(YOUR ASSIGNMENT) Once you have checked the records that follow, state how many of their lines hold "spacers", giving the number only.

===

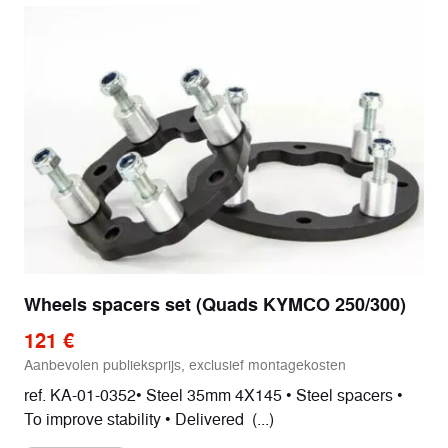
Wheels spacers set (Quads KYMCO 250/300)
121 €
Aanbevolen publieksprijs, exclusief montagekosten
ref. KA-01-0352• Steel 35mm 4X145 • Steel spacers •
To improve stability • Delivered (...)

===

(SOLVED EXERCISE) 2